Segars believes that offshoring will create many different types of jobs in the U.S. The people who fill those jobs will have to know the nuances of dealing with foreign governments, their culture and their revenue models.
"The approach in the classroom has to be around global economics -- we teach [our students] to be world economists," he said. "We strive to create innovative students. When you can change labor economics, it creates opportunities for new products and services."
Segars said that students who don't think globally or creatively aren't ready for the new workforce.
UNC makes sure students see first hand what global economics looks like. The business school dunks students in a global immersion program, sending them to places like India, China and Poland to see just how complex the offshore outsourcing business is. "We bring in case studies of offshoring and show successes and failures," Segars said. "It makes students better leaders and [helps them] look at [offshoring] from a business perspective."
Sam Averitt, Vice Provost and CIO at North Carolina State University, agrees that IT skills alone won't cut it in today's job market. He said that it's crucial to know how to add value or prove outcomes using technology.
"We want to produce a knowledge workforce that understands how to apply technology in an innovative way," he said. You can't just be a programmer anymore – you have to apply [your skills] in innovative ways to differentiate your product, your service, your company... whatever."
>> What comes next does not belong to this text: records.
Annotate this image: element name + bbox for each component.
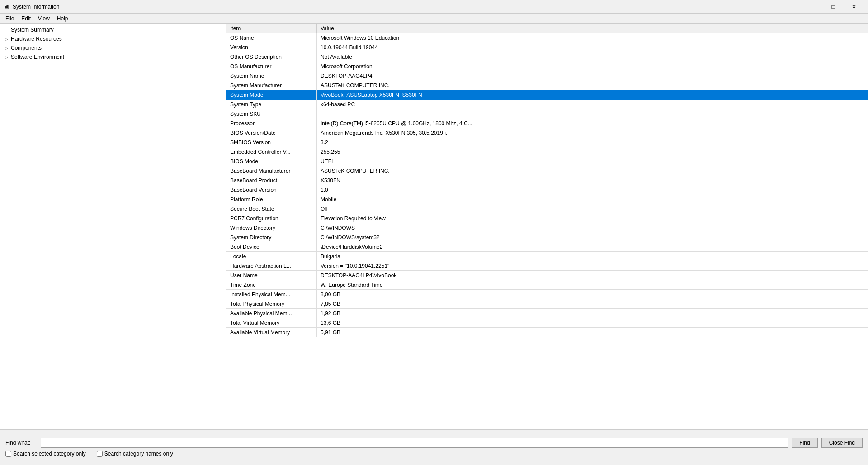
table-row[interactable]: Installed Physical Mem...8,00 GB bbox=[226, 290, 868, 299]
cell-value: 13,6 GB bbox=[317, 318, 868, 328]
cell-item: SMBIOS Version bbox=[226, 138, 317, 147]
cell-value: ASUSTeK COMPUTER INC. bbox=[317, 166, 868, 176]
app-title: System Information bbox=[13, 4, 59, 10]
table-row[interactable]: Available Virtual Memory5,91 GB bbox=[226, 328, 868, 337]
find-button[interactable]: Find bbox=[792, 438, 817, 448]
cell-item: User Name bbox=[226, 271, 317, 280]
cell-value: Microsoft Windows 10 Education bbox=[317, 33, 868, 43]
cell-item: System Type bbox=[226, 100, 317, 109]
menu-help[interactable]: Help bbox=[53, 14, 72, 23]
cell-item: Locale bbox=[226, 252, 317, 261]
checkbox-names-label: Search category names only bbox=[104, 451, 173, 457]
checkbox-row: Search selected category only Search cat… bbox=[5, 451, 863, 457]
table-row[interactable]: BaseBoard ManufacturerASUSTeK COMPUTER I… bbox=[226, 166, 868, 176]
table-row[interactable]: Time ZoneW. Europe Standard Time bbox=[226, 280, 868, 290]
table-row[interactable]: Platform RoleMobile bbox=[226, 195, 868, 204]
cell-item: Time Zone bbox=[226, 280, 317, 290]
cell-item: System SKU bbox=[226, 109, 317, 119]
sidebar-label-system-summary: System Summary bbox=[11, 27, 54, 33]
table-row[interactable]: Total Physical Memory7,85 GB bbox=[226, 299, 868, 309]
table-row[interactable]: Embedded Controller V...255.255 bbox=[226, 147, 868, 157]
table-row[interactable]: System Typex64-based PC bbox=[226, 100, 868, 109]
cell-value: X530FN bbox=[317, 176, 868, 185]
sidebar-label-software-environment: Software Environment bbox=[11, 54, 64, 60]
close-find-button[interactable]: Close Find bbox=[821, 438, 863, 448]
table-row[interactable]: System DirectoryC:\WINDOWS\system32 bbox=[226, 233, 868, 242]
find-label: Find what: bbox=[5, 440, 37, 446]
table-row[interactable]: System SKU bbox=[226, 109, 868, 119]
table-row[interactable]: Secure Boot StateOff bbox=[226, 204, 868, 214]
close-button[interactable]: ✕ bbox=[844, 0, 864, 14]
table-row[interactable]: System NameDESKTOP-AAO4LP4 bbox=[226, 71, 868, 81]
table-row[interactable]: BIOS ModeUEFI bbox=[226, 157, 868, 166]
table-row[interactable]: OS ManufacturerMicrosoft Corporation bbox=[226, 62, 868, 71]
cell-value: Off bbox=[317, 204, 868, 214]
checkbox-category-names[interactable]: Search category names only bbox=[97, 451, 173, 457]
table-row[interactable]: SMBIOS Version3.2 bbox=[226, 138, 868, 147]
expand-icon-software: ▷ bbox=[3, 53, 10, 61]
table-row[interactable]: System ManufacturerASUSTeK COMPUTER INC. bbox=[226, 81, 868, 90]
cell-value: Version = "10.0.19041.2251" bbox=[317, 261, 868, 271]
table-row[interactable]: Version10.0.19044 Build 19044 bbox=[226, 43, 868, 52]
table-row[interactable]: PCR7 ConfigurationElevation Required to … bbox=[226, 214, 868, 223]
checkbox-selected-input[interactable] bbox=[5, 451, 11, 457]
table-wrapper[interactable]: Item Value OS NameMicrosoft Windows 10 E… bbox=[226, 24, 868, 429]
cell-value: Bulgaria bbox=[317, 252, 868, 261]
cell-value: VivoBook_ASUSLaptop X530FN_S530FN bbox=[317, 90, 868, 100]
sidebar-item-components[interactable]: ▷ Components bbox=[0, 43, 226, 52]
cell-item: PCR7 Configuration bbox=[226, 214, 317, 223]
cell-value: 8,00 GB bbox=[317, 290, 868, 299]
expand-icon-hardware: ▷ bbox=[3, 35, 10, 43]
cell-item: Secure Boot State bbox=[226, 204, 317, 214]
cell-item: Embedded Controller V... bbox=[226, 147, 317, 157]
cell-item: BaseBoard Manufacturer bbox=[226, 166, 317, 176]
table-row[interactable]: Boot Device\Device\HarddiskVolume2 bbox=[226, 242, 868, 252]
table-row[interactable]: Other OS DescriptionNot Available bbox=[226, 52, 868, 62]
table-row[interactable]: Available Physical Mem...1,92 GB bbox=[226, 309, 868, 318]
table-row[interactable]: ProcessorIntel(R) Core(TM) i5-8265U CPU … bbox=[226, 119, 868, 128]
cell-item: Version bbox=[226, 43, 317, 52]
checkbox-selected-label: Search selected category only bbox=[13, 451, 86, 457]
checkbox-names-input[interactable] bbox=[97, 451, 103, 457]
cell-value: UEFI bbox=[317, 157, 868, 166]
cell-item: OS Manufacturer bbox=[226, 62, 317, 71]
cell-value: Elevation Required to View bbox=[317, 214, 868, 223]
cell-value: ASUSTeK COMPUTER INC. bbox=[317, 81, 868, 90]
cell-item: Processor bbox=[226, 119, 317, 128]
table-row[interactable]: User NameDESKTOP-AAO4LP4\VivoBook bbox=[226, 271, 868, 280]
app-icon: 🖥 bbox=[4, 3, 10, 10]
checkbox-selected-category[interactable]: Search selected category only bbox=[5, 451, 86, 457]
minimize-button[interactable]: — bbox=[802, 0, 823, 14]
table-row[interactable]: BaseBoard ProductX530FN bbox=[226, 176, 868, 185]
menu-file[interactable]: File bbox=[2, 14, 18, 23]
cell-item: BaseBoard Version bbox=[226, 185, 317, 195]
sidebar: System Summary ▷ Hardware Resources ▷ Co… bbox=[0, 24, 226, 429]
table-row[interactable]: System ModelVivoBook_ASUSLaptop X530FN_S… bbox=[226, 90, 868, 100]
cell-item: System Directory bbox=[226, 233, 317, 242]
table-row[interactable]: Windows DirectoryC:\WINDOWS bbox=[226, 223, 868, 233]
sidebar-item-system-summary[interactable]: System Summary bbox=[0, 25, 226, 34]
cell-item: Hardware Abstraction L... bbox=[226, 261, 317, 271]
table-row[interactable]: OS NameMicrosoft Windows 10 Education bbox=[226, 33, 868, 43]
cell-item: System Model bbox=[226, 90, 317, 100]
table-row[interactable]: Total Virtual Memory13,6 GB bbox=[226, 318, 868, 328]
cell-value: Mobile bbox=[317, 195, 868, 204]
sidebar-item-hardware-resources[interactable]: ▷ Hardware Resources bbox=[0, 34, 226, 43]
cell-item: BIOS Mode bbox=[226, 157, 317, 166]
sidebar-item-software-environment[interactable]: ▷ Software Environment bbox=[0, 52, 226, 62]
table-row[interactable]: BaseBoard Version1.0 bbox=[226, 185, 868, 195]
bottom-bar: Find what: Find Close Find Search select… bbox=[0, 429, 868, 465]
cell-item: System Manufacturer bbox=[226, 81, 317, 90]
cell-value: 5,91 GB bbox=[317, 328, 868, 337]
table-row[interactable]: BIOS Version/DateAmerican Megatrends Inc… bbox=[226, 128, 868, 138]
menu-edit[interactable]: Edit bbox=[18, 14, 34, 23]
cell-value: Microsoft Corporation bbox=[317, 62, 868, 71]
cell-value: DESKTOP-AAO4LP4\VivoBook bbox=[317, 271, 868, 280]
cell-item: BaseBoard Product bbox=[226, 176, 317, 185]
table-row[interactable]: Hardware Abstraction L...Version = "10.0… bbox=[226, 261, 868, 271]
menu-view[interactable]: View bbox=[34, 14, 53, 23]
table-row[interactable]: LocaleBulgaria bbox=[226, 252, 868, 261]
find-input[interactable] bbox=[41, 438, 788, 448]
cell-value: W. Europe Standard Time bbox=[317, 280, 868, 290]
maximize-button[interactable]: □ bbox=[823, 0, 844, 14]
N.C. State, which has a heavier focus on technology and engineering than UNC, has a joint masters program between the colleges of engineering and management. "Our students have to be much broader in their vision and scope of proficiencies," Averitt said.
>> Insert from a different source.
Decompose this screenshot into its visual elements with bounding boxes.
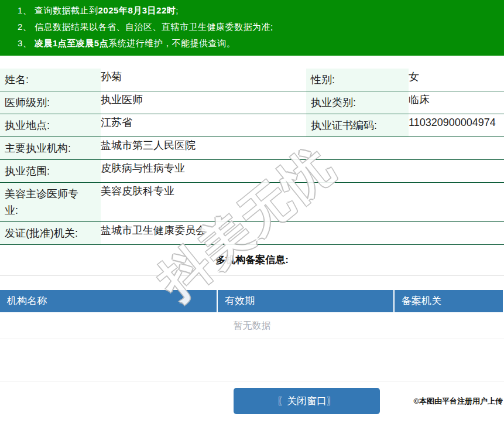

"Academically, that's a stretch and a challenge. It's one thing to make students aware of what the new paradigm is, but they also have to be committed to doing a lot of additional work."
Averitt also said that the pace of change will increase to the point where a freshman may learn something totally different four years later as a senior. "What we really have to teach them is critical thinking skills," he said.
UNC's Segars agrees that today's students must be flexible and able to roll with the changes. "The innovation 10 years from now may be to bring jobs back [onshore]," he said. "I don't want any student to act like nothing is going to change."
"Workers should be ready when companies say 'Can we re-deploy people within the company to create new products and services?'"
IT people already working in the real world also are learning how to steel their resumes for the winds of change. Dave Ellard, CIO of storage giant EMC Corp., Hopkinton, Mass., said that he works with Babson College in nearby Wellesley to help train his staff in the application of technology to the business. Ellard thinks making business cases and understanding that technology is about improving solutions and processes are art forms – art forms that need to be taught more. Just knowing the technology isn't enough.
"The nineties were about the coolness and slickness and enablement of technology," he said. [But now] the leadership of IT needs to focus on getting results from technology and articulating the business cases."
The ability to get down to business could be key to survival in 21st century IT. N.C. State's Averitt said that having multi-faceted skill sets is crucial, because the changes the industry is experiencing are permanent.
"We're never going back to the way it was," he said.